2. If you created God and he created you, the Kingdom could not increase through its own creative thought.
- increase [inkríːs] : 「増える、増大する」
- creative [kriéitiv] : 「創造力のある、創造的な」
- thought [θɔ́ːt] : 「考えること、思考、考え」
❖ "If you created ~ "「もし、あなたが神を創造し、そして、神があなたを創造したのであれば、」"the Kingdom could ~ "「王国は自らの創造的思考を通して増大することは出来なかったであろう」。創造とは真実の現実化であり、その属性として拡張性をもっている。真実を分かち合うことで拡張するのである。さて、もし神の子が神を創造し、その神が神の子を創造したのであれば、AがBを生み、BがAを生み、そのAが再びBを生み、そのBが再びAを生み、・・・このサイクルが永遠に繰り返されるだけである。そこに拡張性はない。天の王国の創造は、AがBを生み、そのBがCを生み、そのCがDを生み、・・・という拡張性が属性として備わっていなければならない。あらゆる真実がAから生み出され、拡張するのである。そこで、この原初のAを"Source(源)"と呼ぶ。これが、まさに神なのだ。もちろん、実相世界は想念の世界であるから、創造され拡張するものは具象ではない。完全に抽象的な創造的思考(creative thought)である。
神は愛の延長上に神の子を創造した。愛を拡張したのである。その神の子は愛を神と分かち合い、愛は増大していく。そこに喜びが生み出され、心に平和が生じる。その喜びや平和も分かち合われ、拡張増大していく。すべてに満たされた静寂が穏やかに漂い、その静寂も神と神の子は分かち合う。神の子は微笑みを生み出し、慈しみを生み出し、美を生み出す。神の子は神を敬愛し、感謝を込めてそれを神へ捧げる。このすべての過程が光の中で進行し、天の王国は光の拡張の中で自らを創造していくのである。
Creation would therefore be limited, and you would not be co-creator with God.
- limit [límit] : 「限定する、制限する、制限をかける」
- co-creator [kòu-kriéitər] : 「共同製作者」
❖ 神の子が神を創造し、その神が神の子を創造したのであれば、"Creation would ~ "「したがって、創造は制限されであろうし、」拡張性が欠けてしまうので、創造に制限がかけられるだろうし、"and you would ~ "「あなたは神との共同創造者でいるわけにはいかなくなろう」。
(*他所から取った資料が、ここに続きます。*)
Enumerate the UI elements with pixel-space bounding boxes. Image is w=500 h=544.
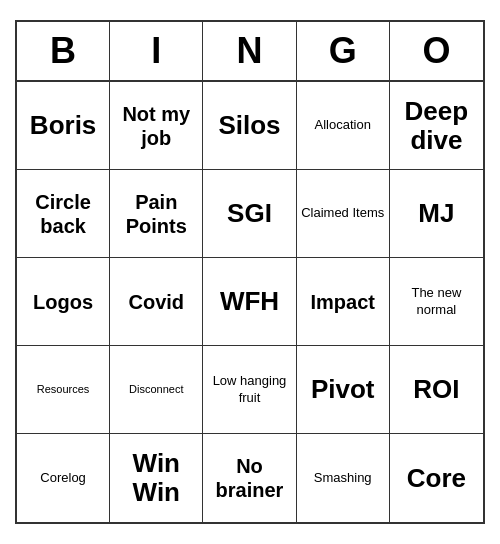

分かち合いによって真実を拡張するという共同創造者になることは出来なくなる。
As God's creative thought proceeds from him to you, so must your creative thought proceed from you to your creations.
- proceed [prəsíːd] : 「由来する、進む、継続する」
❖ "As God's creative ~ "「神の創造的思考は、神からあなたに継続されるように、」"so must your ~ "「あなたの創造的思考は、あなたからあなたの創造したものへ継続されなければならない」。創造的思考が継承されることで、創造の拡張性が保証されるわけだ。あなたが喜びを創造したなら、喜びは新たな喜びを生み出す。美は、さらなる美を生み出す。
Only in this way can all creative power extend outward. God's accomplishments are not yours, but yours are like his.
- in this way : 「このようにして、このような方法で」
- extend [iksténd] : 「広げる、拡張する、拡大する」
- outward [áutwərd] : 「外側へ、外へ」
- accomplishment [əkάmpliʃmənt] : 「成就、偉業、成果、達成」
❖ "Only in this way ~ "「このようにしてのみ、すべての創造力は外側に向かって拡張することが出来る」。"God's accomplishments ~ "「神が成し遂げたものはあなたが成し遂げたものとは異なるが、」あなたが神を生み出したのではなく、神があなたを生み出したのだが、"but yours are ~ "「あなたが成し遂げたものは神が成し遂げたものと似ている」。創造を継承しているので、創造したものは似ている。神が愛の延長上にあなたを創造したように、あなたは愛の延長上に喜び(さらなる愛)を創造する。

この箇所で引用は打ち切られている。